What’s striking about this dynamic—somewhere between a violently protracted breakup, and the endless back-and-forth of staying and going that defines so much of the drama of Samuel Beckett—is that when Pádraic breaks out of being the man Colm knows, and has grown weary of, a spark seems to be ignited between them. This raises the tension and the stakes in the breakup, but also reveals the strange ways in which the two men are drawn together; each unable to quit the other. 

The platonic breakup is slightly queer in itself: strange, existing in a place that’s just out of the bounds of what’s easily understood.

But their breakup has no words; no words for it exist on the isle of Inisherin in 1923 (they barely exist for it now), and the dark comedy and shocking violence that comes out of it seems to be a way to try and articulate these complex, contradictory feelings. Colm talks about dismembering his own hand, but the threat is more leveled at Pádraic than anything else; as if its the only way to get through to a man who doesn’t understand what’s happening or why (even though, the more time Banshees spends with Colm, the clearer it becomes that he understands just as little). Colm almost threatens his own independence from Pádraic with this ultimatum – the fiddle, his music, is what he seems to be ending the friendship in the name of (he evokes Mozart, insisting everyone knows him; a point Pádraic immediately disproves.) Early on in the film, Pádraic watches his once intimate friend playing the fiddle from across their regular haunt; there’s something wistful and sad about the space that exists between the two men as if they’re trying to communicate with one another through different languages. What’s fascinating is the shared language that they seem to fumble towards through the escalations of the film’s final act. 

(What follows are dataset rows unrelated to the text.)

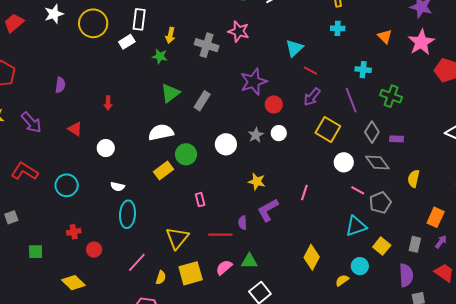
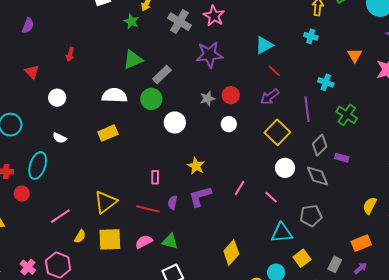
purple star: (254, 82) -> (209, 55), moved
gray star: (256, 135) -> (207, 99), moved
green circle: (186, 154) -> (151, 99), moved
yellow semicircle: (414, 179) -> (370, 206), moved
pink line: (358, 190) -> (271, 197), moved
pink rectangle: (200, 200) -> (155, 177), moved
cyan ellipse: (127, 214) -> (38, 166), moved
orange rectangle: (436, 217) -> (361, 243), turned 30

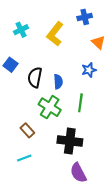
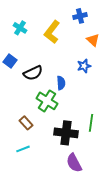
cyan cross: (21, 30) -> (20, 28), turned -32
black semicircle: (35, 77) -> (33, 73), turned -126
blue semicircle: (58, 82) -> (61, 83), moved
green line: (80, 103) -> (91, 123), moved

The last act of Banshees is difficult to talk about without giving away too much of what makes it so effective – it’s loaded with surprises, shocks, and sadness – but that final act seems to capture the thing that makes the relationship queer in that strange, undefinable way. The fact that as one man pushes, the other pulls. It might be that on a lonely island like Inisherin, any friendship is worth holding onto for dear life; it might be that Pádraic is unable to understand Colm’s not liking him no more, and refuses to leave until this makes sense to him. In many ways, Pádraic doesn’t make sense to Colm either; he’s baffled by how routine the man’s existence seems to be, how dull it’s become. It lingers on unanswered questions, but the one that seems most profound is the question of what lasts; what it is that’s actually worth holding onto. The foolhardy optimism of Pádraic is a driving force for both him and Banshees—his fear that everything went wrong when God stopped caring about miniature donkeys—and the fact that verbal abuse and threats of physical violence seem to reignite the connection between Colm and Pádraic. When the latter storms into Colm’s house to berate him, the two then sit down and exchange a few words, but when it settles back into their routine, Colm bemoans that it was “going well” until then; as if this treatment is what he deserves, a manifestation of his despair. Both men, drawn together by ruins of their own making, are grappling with their own kinds of despair—Colm’s depression; Pádraic’s desire to see the light in an increasingly dark world—unable to make sense of what it would mean to go through these things without needing to be alone.